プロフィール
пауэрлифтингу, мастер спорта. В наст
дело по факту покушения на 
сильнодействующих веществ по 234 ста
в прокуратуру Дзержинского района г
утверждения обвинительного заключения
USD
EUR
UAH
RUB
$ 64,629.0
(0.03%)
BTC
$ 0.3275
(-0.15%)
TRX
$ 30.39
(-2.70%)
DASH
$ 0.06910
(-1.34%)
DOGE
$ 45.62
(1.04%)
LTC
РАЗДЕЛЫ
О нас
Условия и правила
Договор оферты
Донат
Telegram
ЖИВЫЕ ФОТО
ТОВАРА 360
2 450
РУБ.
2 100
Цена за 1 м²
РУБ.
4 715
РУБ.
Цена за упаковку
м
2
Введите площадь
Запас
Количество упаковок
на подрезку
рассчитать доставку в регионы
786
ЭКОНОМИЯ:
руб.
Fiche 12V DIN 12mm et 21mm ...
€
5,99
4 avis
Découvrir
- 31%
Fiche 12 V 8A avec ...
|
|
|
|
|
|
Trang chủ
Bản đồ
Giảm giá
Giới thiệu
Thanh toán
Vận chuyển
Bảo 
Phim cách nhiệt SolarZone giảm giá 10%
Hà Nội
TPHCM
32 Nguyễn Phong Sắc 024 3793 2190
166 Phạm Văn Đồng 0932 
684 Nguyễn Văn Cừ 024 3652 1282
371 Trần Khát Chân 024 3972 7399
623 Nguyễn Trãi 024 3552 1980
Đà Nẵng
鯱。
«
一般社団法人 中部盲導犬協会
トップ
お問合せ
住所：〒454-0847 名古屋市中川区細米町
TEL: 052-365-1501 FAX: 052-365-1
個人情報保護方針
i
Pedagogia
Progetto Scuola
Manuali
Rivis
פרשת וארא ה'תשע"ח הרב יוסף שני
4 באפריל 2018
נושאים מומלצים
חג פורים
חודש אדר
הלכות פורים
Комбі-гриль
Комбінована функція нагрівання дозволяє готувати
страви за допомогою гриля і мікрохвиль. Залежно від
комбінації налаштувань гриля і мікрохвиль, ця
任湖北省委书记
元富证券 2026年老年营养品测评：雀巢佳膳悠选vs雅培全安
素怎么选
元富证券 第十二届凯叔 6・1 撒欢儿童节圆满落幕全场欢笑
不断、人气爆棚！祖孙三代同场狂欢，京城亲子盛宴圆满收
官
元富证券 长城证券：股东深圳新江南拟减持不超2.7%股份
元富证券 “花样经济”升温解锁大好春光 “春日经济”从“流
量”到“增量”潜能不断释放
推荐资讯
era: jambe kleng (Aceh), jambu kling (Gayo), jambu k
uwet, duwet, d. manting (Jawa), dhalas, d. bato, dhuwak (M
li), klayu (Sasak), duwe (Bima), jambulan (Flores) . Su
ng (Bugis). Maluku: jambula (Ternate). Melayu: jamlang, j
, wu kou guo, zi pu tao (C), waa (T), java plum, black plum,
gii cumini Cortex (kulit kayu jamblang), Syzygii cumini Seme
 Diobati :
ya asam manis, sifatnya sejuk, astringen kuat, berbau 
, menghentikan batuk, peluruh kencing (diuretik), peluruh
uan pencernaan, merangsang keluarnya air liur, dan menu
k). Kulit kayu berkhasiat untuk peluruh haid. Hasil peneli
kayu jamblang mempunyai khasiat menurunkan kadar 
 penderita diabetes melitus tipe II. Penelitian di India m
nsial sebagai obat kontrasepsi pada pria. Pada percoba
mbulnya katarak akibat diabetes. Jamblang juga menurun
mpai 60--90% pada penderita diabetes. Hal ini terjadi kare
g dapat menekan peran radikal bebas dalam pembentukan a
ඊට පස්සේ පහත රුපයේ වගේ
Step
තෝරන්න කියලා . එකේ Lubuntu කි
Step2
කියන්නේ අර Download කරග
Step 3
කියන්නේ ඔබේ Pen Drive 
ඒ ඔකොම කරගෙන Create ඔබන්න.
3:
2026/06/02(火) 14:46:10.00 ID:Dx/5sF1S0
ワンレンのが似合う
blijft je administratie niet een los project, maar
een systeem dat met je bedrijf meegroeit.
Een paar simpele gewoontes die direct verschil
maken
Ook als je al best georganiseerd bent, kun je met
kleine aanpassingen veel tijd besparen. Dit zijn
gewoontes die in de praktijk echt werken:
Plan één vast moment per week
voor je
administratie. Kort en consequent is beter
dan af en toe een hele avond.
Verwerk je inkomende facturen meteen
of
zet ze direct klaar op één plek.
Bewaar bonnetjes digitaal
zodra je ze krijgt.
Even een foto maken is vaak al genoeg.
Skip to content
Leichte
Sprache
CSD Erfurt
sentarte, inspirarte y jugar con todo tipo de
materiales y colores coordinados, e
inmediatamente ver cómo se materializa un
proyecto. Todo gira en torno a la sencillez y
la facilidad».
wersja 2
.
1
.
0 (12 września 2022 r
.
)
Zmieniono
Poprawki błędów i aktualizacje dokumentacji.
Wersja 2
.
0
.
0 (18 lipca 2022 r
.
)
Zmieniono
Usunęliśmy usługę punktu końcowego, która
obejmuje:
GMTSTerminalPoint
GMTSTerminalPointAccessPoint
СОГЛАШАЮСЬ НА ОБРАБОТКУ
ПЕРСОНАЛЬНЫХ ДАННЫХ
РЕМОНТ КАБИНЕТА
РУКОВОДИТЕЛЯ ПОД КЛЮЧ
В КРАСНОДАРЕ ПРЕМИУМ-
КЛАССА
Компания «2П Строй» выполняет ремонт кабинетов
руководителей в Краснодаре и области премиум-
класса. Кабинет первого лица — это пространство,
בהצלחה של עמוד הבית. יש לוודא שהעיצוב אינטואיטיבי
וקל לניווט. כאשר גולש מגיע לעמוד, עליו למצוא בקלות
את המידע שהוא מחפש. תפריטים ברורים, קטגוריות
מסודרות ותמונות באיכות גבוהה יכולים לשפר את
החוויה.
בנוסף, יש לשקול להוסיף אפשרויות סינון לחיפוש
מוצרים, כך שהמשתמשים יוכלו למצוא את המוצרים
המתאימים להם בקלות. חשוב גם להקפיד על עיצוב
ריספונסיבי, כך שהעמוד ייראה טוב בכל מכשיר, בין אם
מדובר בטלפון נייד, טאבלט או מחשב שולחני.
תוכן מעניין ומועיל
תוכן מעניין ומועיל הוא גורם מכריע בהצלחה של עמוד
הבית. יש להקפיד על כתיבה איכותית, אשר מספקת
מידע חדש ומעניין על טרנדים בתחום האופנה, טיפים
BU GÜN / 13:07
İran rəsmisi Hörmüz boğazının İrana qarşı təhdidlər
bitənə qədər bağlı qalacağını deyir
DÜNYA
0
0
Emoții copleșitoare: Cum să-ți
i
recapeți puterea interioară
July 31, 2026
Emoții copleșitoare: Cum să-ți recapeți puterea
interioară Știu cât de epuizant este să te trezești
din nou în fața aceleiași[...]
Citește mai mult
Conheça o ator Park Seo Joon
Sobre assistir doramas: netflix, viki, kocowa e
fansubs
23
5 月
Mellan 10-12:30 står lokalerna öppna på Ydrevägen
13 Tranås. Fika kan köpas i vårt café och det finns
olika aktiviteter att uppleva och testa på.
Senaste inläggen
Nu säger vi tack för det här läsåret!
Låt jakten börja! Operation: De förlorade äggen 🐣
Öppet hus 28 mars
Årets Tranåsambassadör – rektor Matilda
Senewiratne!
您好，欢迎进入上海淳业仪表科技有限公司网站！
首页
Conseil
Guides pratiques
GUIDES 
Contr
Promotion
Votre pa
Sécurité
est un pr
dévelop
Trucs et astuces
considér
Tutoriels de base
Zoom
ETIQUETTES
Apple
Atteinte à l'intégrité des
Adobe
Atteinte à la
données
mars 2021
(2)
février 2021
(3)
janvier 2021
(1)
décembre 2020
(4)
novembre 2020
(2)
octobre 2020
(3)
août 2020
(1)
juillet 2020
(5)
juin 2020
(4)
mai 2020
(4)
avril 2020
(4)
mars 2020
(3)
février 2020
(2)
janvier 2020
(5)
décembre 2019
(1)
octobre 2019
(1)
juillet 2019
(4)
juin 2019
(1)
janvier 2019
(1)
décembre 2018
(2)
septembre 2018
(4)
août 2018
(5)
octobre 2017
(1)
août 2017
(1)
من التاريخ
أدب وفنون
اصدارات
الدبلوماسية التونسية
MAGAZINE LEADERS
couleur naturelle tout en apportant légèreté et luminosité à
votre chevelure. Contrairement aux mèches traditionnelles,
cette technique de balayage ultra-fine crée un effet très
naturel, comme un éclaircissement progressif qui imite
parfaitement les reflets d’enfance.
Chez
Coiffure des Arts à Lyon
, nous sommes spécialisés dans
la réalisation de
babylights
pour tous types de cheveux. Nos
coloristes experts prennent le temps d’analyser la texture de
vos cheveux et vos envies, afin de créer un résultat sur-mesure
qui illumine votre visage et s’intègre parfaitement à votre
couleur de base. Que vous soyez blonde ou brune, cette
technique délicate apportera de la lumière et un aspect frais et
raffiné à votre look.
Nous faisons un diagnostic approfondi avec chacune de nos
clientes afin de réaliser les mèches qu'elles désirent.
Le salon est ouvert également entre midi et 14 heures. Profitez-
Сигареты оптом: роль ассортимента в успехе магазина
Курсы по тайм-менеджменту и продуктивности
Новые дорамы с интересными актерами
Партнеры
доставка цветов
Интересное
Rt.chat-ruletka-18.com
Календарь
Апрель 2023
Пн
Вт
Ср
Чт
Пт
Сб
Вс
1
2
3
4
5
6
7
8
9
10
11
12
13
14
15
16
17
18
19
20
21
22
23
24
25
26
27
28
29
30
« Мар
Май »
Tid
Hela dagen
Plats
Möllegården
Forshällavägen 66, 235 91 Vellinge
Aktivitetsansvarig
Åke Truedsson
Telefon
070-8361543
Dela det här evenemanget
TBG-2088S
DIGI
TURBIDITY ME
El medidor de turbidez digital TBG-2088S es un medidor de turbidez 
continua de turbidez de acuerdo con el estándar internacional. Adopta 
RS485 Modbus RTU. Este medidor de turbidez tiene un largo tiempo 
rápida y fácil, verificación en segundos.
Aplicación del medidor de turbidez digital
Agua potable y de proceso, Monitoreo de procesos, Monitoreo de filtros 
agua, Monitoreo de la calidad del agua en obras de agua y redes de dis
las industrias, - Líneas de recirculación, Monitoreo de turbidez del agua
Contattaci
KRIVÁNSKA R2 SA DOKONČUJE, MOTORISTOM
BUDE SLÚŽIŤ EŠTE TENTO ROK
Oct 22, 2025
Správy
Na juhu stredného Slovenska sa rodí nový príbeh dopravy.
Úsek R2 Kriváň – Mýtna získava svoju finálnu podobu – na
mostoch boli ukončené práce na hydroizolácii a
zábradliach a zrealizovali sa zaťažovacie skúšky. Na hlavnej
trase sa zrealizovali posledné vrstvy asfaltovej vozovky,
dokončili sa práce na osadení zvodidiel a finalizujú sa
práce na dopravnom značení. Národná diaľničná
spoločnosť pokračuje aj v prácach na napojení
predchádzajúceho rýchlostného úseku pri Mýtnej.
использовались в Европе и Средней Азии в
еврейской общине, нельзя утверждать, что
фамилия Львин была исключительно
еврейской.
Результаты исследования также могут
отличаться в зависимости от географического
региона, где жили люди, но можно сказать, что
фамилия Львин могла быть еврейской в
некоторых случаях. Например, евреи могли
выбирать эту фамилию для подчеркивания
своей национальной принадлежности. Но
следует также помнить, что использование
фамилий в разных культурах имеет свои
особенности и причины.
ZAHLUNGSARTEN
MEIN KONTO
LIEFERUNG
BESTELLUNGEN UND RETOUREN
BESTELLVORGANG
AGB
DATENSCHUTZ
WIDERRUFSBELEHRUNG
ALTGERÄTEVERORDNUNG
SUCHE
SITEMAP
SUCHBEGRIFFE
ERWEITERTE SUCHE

▶ _Assignment_
Take the line above containing "וקל לניווט. כאשר", the line containing "מדובר בטלפון נייד, טאבלט או מחשב שולחני.", and all lines in between, and copy them exactly without anything else.

▶ _Solution to the problem_
וקל לניווט. כאשר גולש מגיע לעמוד, עליו למצוא בקלות
את המידע שהוא מחפש. תפריטים ברורים, קטגוריות
מסודרות ותמונות באיכות גבוהה יכולים לשפר את
החוויה.
בנוסף, יש לשקול להוסיף אפשרויות סינון לחיפוש
מוצרים, כך שהמשתמשים יוכלו למצוא את המוצרים
המתאימים להם בקלות. חשוב גם להקפיד על עיצוב
ריספונסיבי, כך שהעמוד ייראה טוב בכל מכשיר, בין אם
מדובר בטלפון נייד, טאבלט או מחשב שולחני.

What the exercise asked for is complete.